Basic Usage¶

Get responses from any LLM provider with a unified async interface.

Simple Request¶

import asyncio
from majordomo_llm import get_llm_instance

async def main():
    llm = get_llm_instance("openai", "gpt-4.1")
    resp = await llm.get_response(
        user_prompt="What is the capital of France?",
        system_prompt="Answer concisely.",
        temperature=0.3,
    )
    print(resp.content)  # Paris
    print(f"Cost: ${resp.total_cost:.6f}")
    print(f"Tokens: {resp.input_tokens} in / {resp.output_tokens} out")

asyncio.run(main())

Switching Providers¶

Use the same interface across all supported providers:

# OpenAI
llm = get_llm_instance("openai", "gpt-4.1")

# Anthropic
llm = get_llm_instance("anthropic", "claude-sonnet-4-20250514")

# Google Gemini
llm = get_llm_instance("gemini", "gemini-2.5-flash")

# DeepSeek
llm = get_llm_instance("deepseek", "deepseek-chat")

# Cohere
llm = get_llm_instance("cohere", "command-r-plus")

Response Object¶

Every response includes usage metrics:

resp = await llm.get_response("Hello!")

resp.content        # The response text
resp.input_tokens   # Tokens in the prompt
resp.output_tokens  # Tokens in the response
resp.total_cost     # Cost in USD
resp.response_time  # Time in seconds

Streaming¶

Stream responses in real time:

stream = await llm.get_response_stream(
    user_prompt="What is the capital of France?",
)
async for chunk in stream:
    print(chunk, end="", flush=True)

print(f"\nCost: ${stream.usage.total_cost:.6f}")

Or collect the full response:

stream = await llm.get_response_stream("Summarize this text...")
response = await stream.collect()  # Returns an LLMResponse
print(response.content)

See the Streaming recipe for more examples.

JSON Responses¶

Get raw JSON without Pydantic validation:

resp = await llm.get_json_response(
    user_prompt="List 3 countries as JSON with name and capital fields",
)
print(resp.content)  # dict: {"countries": [...]}

Custom API Key¶

Pass an API key directly instead of using environment variables:

llm = get_llm_instance("openai", "gpt-4.1", api_key="sk-...")
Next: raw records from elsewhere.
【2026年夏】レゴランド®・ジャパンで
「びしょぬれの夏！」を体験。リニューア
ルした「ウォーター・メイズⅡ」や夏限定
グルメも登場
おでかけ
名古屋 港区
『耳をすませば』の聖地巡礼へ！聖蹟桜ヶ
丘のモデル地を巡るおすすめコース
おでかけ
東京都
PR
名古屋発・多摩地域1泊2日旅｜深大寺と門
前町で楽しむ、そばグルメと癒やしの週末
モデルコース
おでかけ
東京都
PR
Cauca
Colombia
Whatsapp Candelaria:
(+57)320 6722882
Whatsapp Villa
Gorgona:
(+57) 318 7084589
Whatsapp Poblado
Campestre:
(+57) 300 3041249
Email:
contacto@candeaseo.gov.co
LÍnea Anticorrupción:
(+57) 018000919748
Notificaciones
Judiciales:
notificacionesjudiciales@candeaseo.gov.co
If api_key is not provided, the provider falls back to its respective environment variable (OPENAI_API_KEY, ANTHROPIC_API_KEY, etc.).
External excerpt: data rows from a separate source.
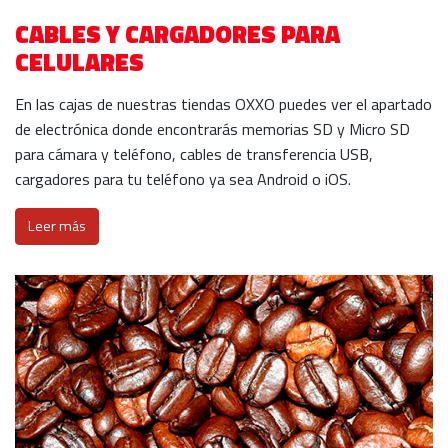
CABLES Y CARGADORES PARA
CELULARES
En las cajas de nuestras tiendas OXXO puedes ver el apartado
de electrónica donde encontrarás memorias SD y Micro SD
para cámara y teléfono, cables de transferencia USB,
cargadores para tu teléfono ya sea Android o iOS.
Leer más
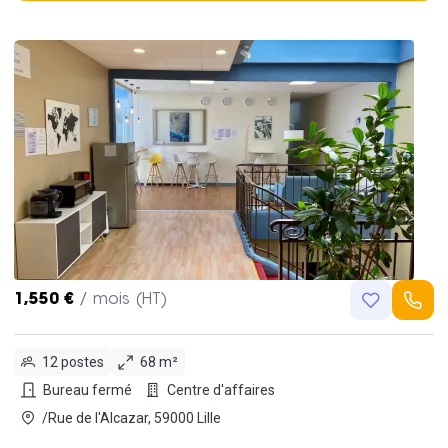
1,550 €
/ mois (HT)
12 postes
68 m²
Bureau fermé
Centre d'affaires
/Rue de l'Alcazar, 59000 Lille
Custom Base URL & Headers¶

Route requests through a proxy or gateway:

llm = get_llm_instance(
    "anthropic", "claude-sonnet-4-20250514",
    api_key="sk-ant-...",
    base_url="https://gateway.example.com",
    default_headers={"X-Majordomo-Key": "mdm_key_here"},
)

resp = await llm.get_response(
    "Hello!",
    extra_headers={"X-Request-Id": "req_123"},
)

default_headers are sent on every request. extra_headers are per-call and override defaults on conflict. See the Proxy Routing recipe for more examples.

With Logging¶

Track all requests for analytics:

from majordomo_llm import get_llm_instance
from majordomo_llm.logging import LoggingLLM, SqliteAdapter, FileStorageAdapter

llm = get_llm_instance("anthropic", "claude-sonnet-4-20250514")

db = await SqliteAdapter.create("llm_logs.db")
storage = await FileStorageAdapter.create("./request_logs")
logged_llm = LoggingLLM(llm, db, storage)
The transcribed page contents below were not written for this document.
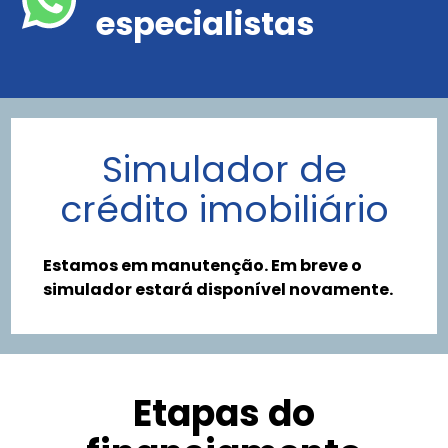
especialistas
Simulador de
crédito imobiliário
Estamos em manutenção. Em breve o
simulador estará disponível novamente.
Etapas do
resp = await logged_llm.get_response("Hello!")

await logged_llm.flush()  # Ensure logs are written
await db.close()
await storage.close()

Notes

Set API keys via environment variables (OPENAI_API_KEY, ANTHROPIC_API_KEY, GEMINI_API_KEY, DEEPSEEK_API_KEY, CO_API_KEY) or pass api_key directly to get_llm_instance().
Model costs are loaded from llm_config.yaml; add new models there.
All methods are async; use asyncio.run() or an async context.
See the Cascade recipe for automatic provider failover.